Tokyo-Ga n’était pas le seul documentaire des projections hors compétitions. Pascal-Alex Vincent (lui aussi fan de OZU et Satoshi KON) a pu projeté son nouveau documentaire sur l’actrice Keiko KISHI, et une autre femme artiste, Yayoi KUSAMA, était elle aussi au centre du documentaire Kusama Infinity revenant sur le parcours de cette femme à la renommée aujourd’hui mondiale mais malheureusement plus discrète durant le début de sa carrière. Enfin, Les sorcières de l’Orient de Julien Faraut, superbe documentaire de 2021 revenant sur l’histoire et l’exploit de de l’équipe japonaise médaille d’or du volley féminin en 1964, a également eu le droit à une projection. Julien Faraut mélange images d’archive, entretien avec les joueuses, et citation de l’anime Attacker n°1 dans un long-métrage hypnotisant témoin d’une époque charnière de l’après-guerre japonais. Pour les plus curieux, le documentaire est disponible sur plusieurs plateformes de VOD, ainsi qu’en DVD.

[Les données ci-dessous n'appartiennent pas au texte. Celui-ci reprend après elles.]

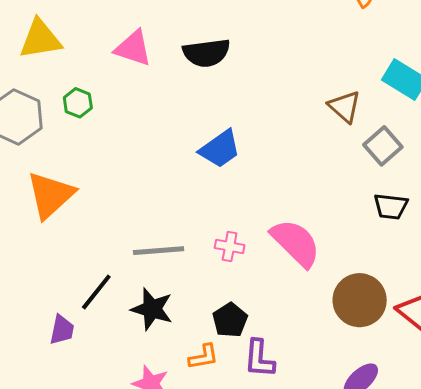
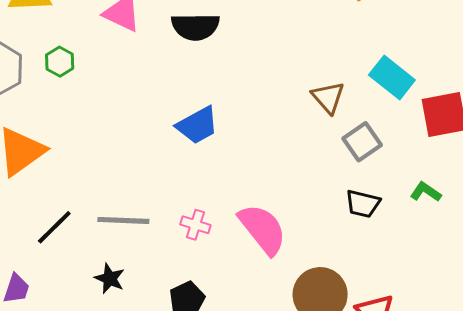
black line: (96, 292) -> (54, 227), moved
black star: (152, 309) -> (110, 278), size x0.7

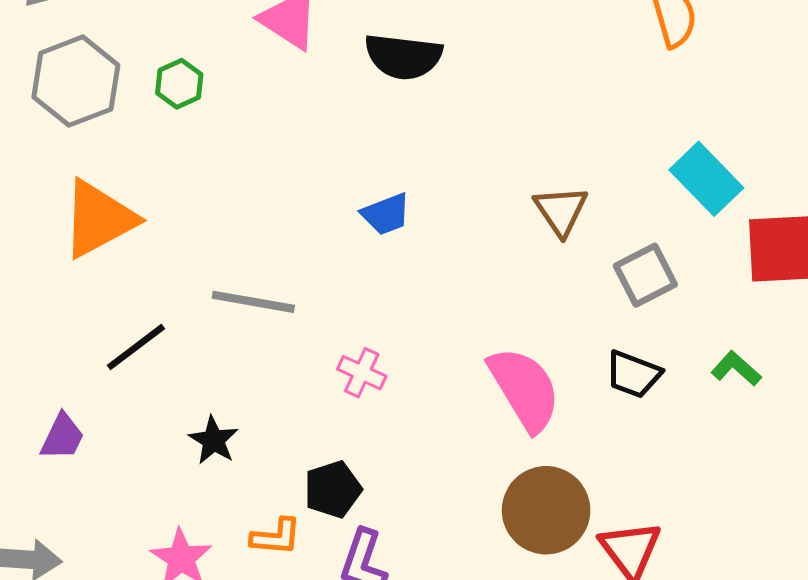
brown triangle: (328, 97) -> (561, 211), moved
blue trapezoid: (197, 125) -> (386, 214), size x0.7
gray line: (123, 220) -> (253, 302), moved
pink semicircle: (263, 229) -> (524, 389), moved

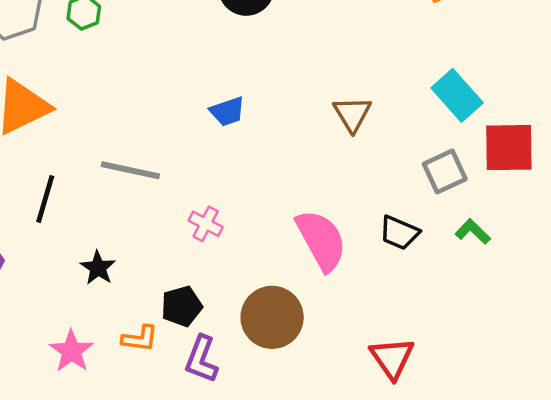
gray square: (645, 275) -> (445, 171), moved
black line: (136, 347) -> (45, 199), turned -39
brown circle: (546, 510) -> (272, 317), moved

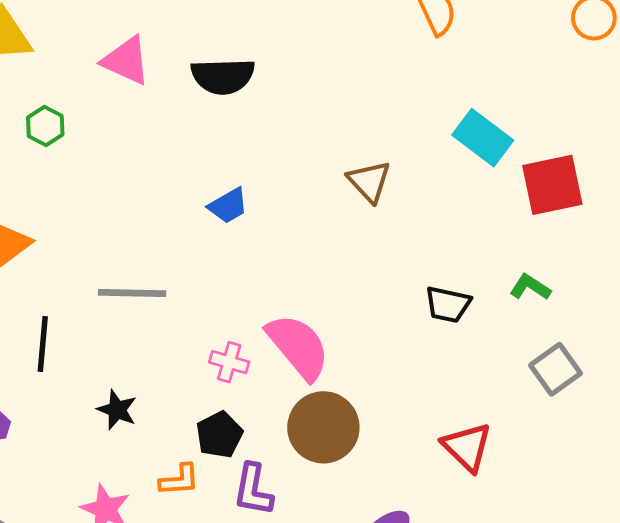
gray square: (445, 171) -> (555, 369), moved
pink cross: (206, 224) -> (229, 362), moved
pink semicircle: (321, 240) -> (298, 347), moved

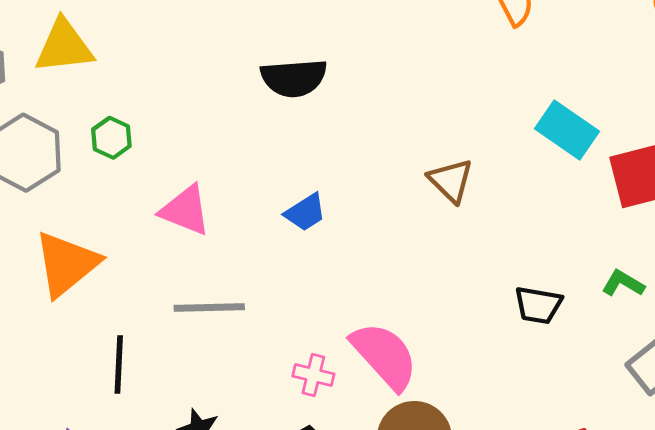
pink triangle: (126, 61) -> (185, 210), moved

Quotidiens de femmes en animation

Dans un recoin de ce monde version longue

Pour finir, Kinotayo a aussi projeté deux films d’animation que nous avons déjà traité auparavant dans nos articles : Miss Hokusai et Dans un recoin de ce monde. Deux long-métrages qui commencent à prendre de l’âge (sortis respectivement en 2015 et 2016) mais qu’il est toujours bon de revoir au cinéma, particulièrement le sublime Dans un recoin de ce monde de Sunao KATABUCHI. Une petite interrogation tout de même : pourquoi ne pas avoir profité de cette projection pour montrer la nouvelle version longue du film sortie en 2019 ? Les 2h40 et quelques peuvent effrayer quelques spectateurs mais il est dommage de voir cet objet encore aujourd’hui absent des salles françaises.

Une édition chargée comme vous avez pu le voir dans cette longue mais incomplète rétrospective. Nous retiendrons principalement les diffusions hors compétition, qui sont toujours l’occasion de découvrir ou d’apprécier une nouvelle fois sur grand écran des bijoux du cinéma japonais ou sur le Japon. La sélection des films en compétition n’était pas toujours convaincante, mais la présence des réalisateurs, acteurs ou producteurs en fin de séance demeure un plus non négligeable pour les amateurs du cinéma japonais. L’apparition des Kinotayo X, débat autour des sujets des films en la présence de spécialises, est également un pas en avant vers la nouveauté pour un festival qui a aujourd’hui presque deux décennies derrière lui.